I think it is also part of the "no emotions" and "ready to fight" expectations too: the fact that I'd rather walk away than risk getting my face broken by a drunken goon has netted me a good crop of "faggot" accusations! And why is it OK to tear-up when Old Yeller dies, but not when Juliet does?


Yep: the "Fixing Things" trope. I don't know anything about cars, plumbing or wiring, but I am constantly called-on to deal with them. I bought this tee-shirt:
which is appropriate for home and for work (I work as a Test Engineer: it's my job to BREAK things [but not cars, pipes or wires]).

I AM a good cook, and my GF a terrible one. I'm thinking of getting her this one:


The fixing things trope, yes...

Once I needed some stuff in the paint shop, and my male friend, D tagged along because he was bored and had nothing to do. They didn't have what I needed in the first store, so we ended up going to three different stores where they sold paint and other home-improvement stuff. In all three shops the same thing happened. The guys working in the stores all walked up to my friend and asked what he needed.
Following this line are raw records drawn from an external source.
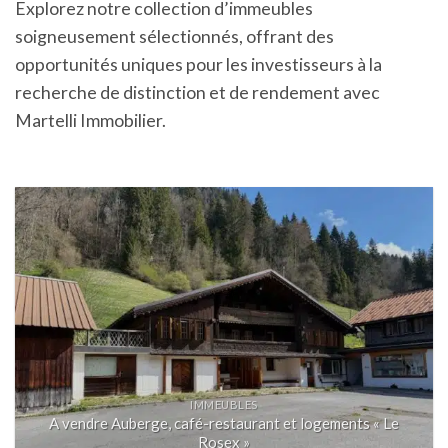
Explorez notre collection d’immeubles
soigneusement sélectionnés, offrant des
opportunités uniques pour les investisseurs à la
recherche de distinction et de rendement avec
Martelli Immobilier.
IMMEUBLES
A vendre Auberge, café-restaurant et logements « Le
Rosex »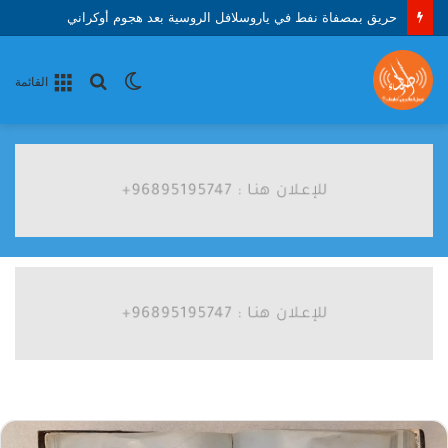
حريق بمصفاة نفط في ياروسلافل الروسية بعد هجوم أوكراني
الوضع
بحث
القائمة
المظلم
عن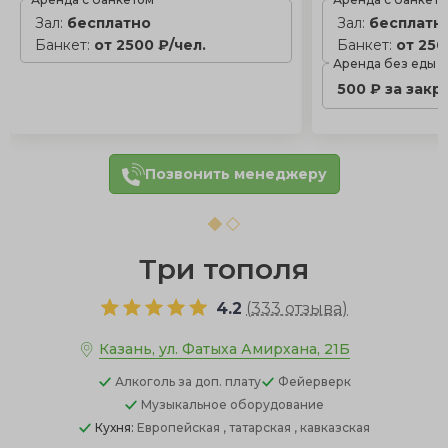
Зал:
бесплатно
Зал:
бесплатн
Банкет:
от 2500 ₽/чел.
Банкет:
от 250
Аренда без еды
500 ₽ за закр
Позвонить менеджеру
Три тополя
4.2
(
333 отзыва
)
Казань, ул. Фатыха Амирхана, 21Б
Алкоголь
за доп. плату
Фейерверк
Музыкальное оборудование
Кухня:
Европейская , татарская , кавказская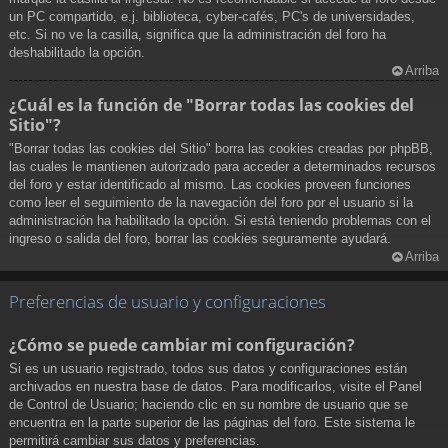
un PC compartido, e.j. biblioteca, cyber-cafés, PC's de universidades,
etc. Si no ve la casilla, significa que la administración del foro ha
deshabilitado la opción.
Arriba
¿Cuál es la función de "Borrar todas las cookies del
Sitio"?
"Borrar todas las cookies del Sitio" borra las cookies creadas por phpBB,
las cuales le mantienen autorizado para acceder a determinados recursos
del foro y estar identificado al mismo. Las cookies proveen funciones
como leer el seguimiento de la navegación del foro por el usuario si la
administración ha habilitado la opción. Si está teniendo problemas con el
ingreso o salida del foro, borrar las cookies seguramente ayudará.
Arriba
Preferencias de usuario y configuraciones
¿Cómo se puede cambiar mi configuración?
Si es un usuario registrado, todos sus datos y configuraciones están
archivados en nuestra base de datos. Para modificarlos, visite el Panel
de Control de Usuario; haciendo clic en su nombre de usuario que se
encuentra en la parte superior de las páginas del foro. Este sistema le
permitirá cambiar sus datos y preferencias.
I was completely ignored. He had to go "Uhh... I'm with her..." and point me out. Then they turned to me. D, didn't even know what the thing I needed was!

I told this story at a party held by my best friend, and then her sister's husband said he knew exactly how I felt. When they were to have their first kid he and his very pregnant wife went to a baby equipment store to buy some things, and he said he might as well could have been invisible, the way they ignored him.


Fight fight fight - but God forbid we fight a woman!
A man is expected to want to knock anyone's lights out. But if that one is a woman, all is suddenly very different.
No matter who attacked first, even if it was in self defence, or in defence of anyone else, or even if it was an accident - the moment he laid a finger on a woman he's a coward SoB who should be despised by everyone, and perhaps spend some time in jail.

That's hardly fair towards men.

Cliff Potts

This is independent verification of the same things which I broached in the section on Gender Dynamics is "Wealth, Women, and War." Nice to know I am not the only one who see these inconsistencies.